E ancora: “Il campo non fu soltanto la struttura paradigmatica dell’asservimento violento, dello sfruttamento e del massacro (…) L’essenza del campo non è riconducibile a questi aspetti particolari, perché prima di ogni altra cosa quella era una struttura rivoluzionaria, attivamente e consapevolmente indirizzata a conseguire trasformazioni radicali. Fu una rivoluzione di sensibilità e di prassi. (…) L’universo dei campi fu rivoluzionario perché fu lo strumento principale utilizzato dai tedeschi per quella radicale trasformazione del paesaggio umano e sociale d’Europa.”


 

Insomma, il libro è sicuramente un lavoro estremamente interessante che presenta diversi meriti.
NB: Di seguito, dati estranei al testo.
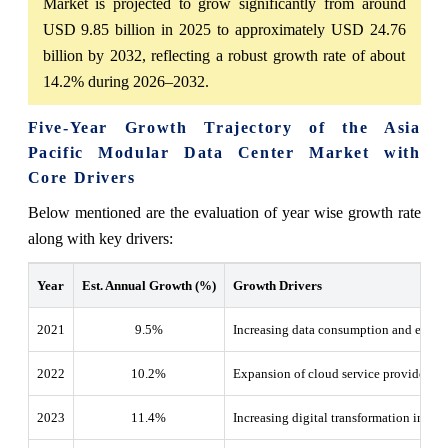
Market is projected to grow significantly from around
USD 9.85 billion in 2025 to approximately USD 24.76
billion by 2032, reflecting a robust growth rate of about
14.2% during 2026–2032.
Five-Year Growth Trajectory of the Asia
Pacific Modular Data Center Market with
Core Drivers
Below mentioned are the evaluation of year wise growth rate
along with key drivers:
Year
Est. Annual Growth (%)
Growth Drivers
2021
9.5%
Increasing data consumption and early 
2022
10.2
%
Expansion of cloud service providers an
2023
11.4
%
Increasing digital transformation initiat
Come è facilmente intuibile, possono esserci momenti in cui la lettura si fa pesante non tanto per la difficoltà del testo in sé, quanto per ciò che descrive: leggere pagine e pagine di cervelli che schizzano, sangue dappertutto, fosse comuni, neonati presi a pistolettate, corpi massacrati di botte è evidentemente “stancante” dopo un po’, lascia ovviamente un sapore di nausea. Ma il lettore non deve aspettarsi una sequela di orrori fini a sé stessi, perché 1) costituiscono solo una parte del libro, 2) sono necessari a svelare la natura e le dinamiche dei “normali” Tedeschi che ne erano fautori. Se c’è invece una presunta pecca che si potrebbe essere tentati di cogliere, è quella di dilungarsi talvolta forse troppo nelle analisi, dando l’impressione di ripetersi un po’ nel corso del testo; potremmo cioè dire che avrebbe potuto essere un po’ più sintetico. Ma alla fine rimane l’impressione che anche questo rianalizzare e sviscerare continuamente le varie tematiche sia dovuto allo sforzo di non perdere ogni sfumatura possibile e di cercare di penetrarle profondamente, e potremmo dunque affermare che risulti funzionale al portare il lettore al cuore dello scopo che si prefigge questo studio.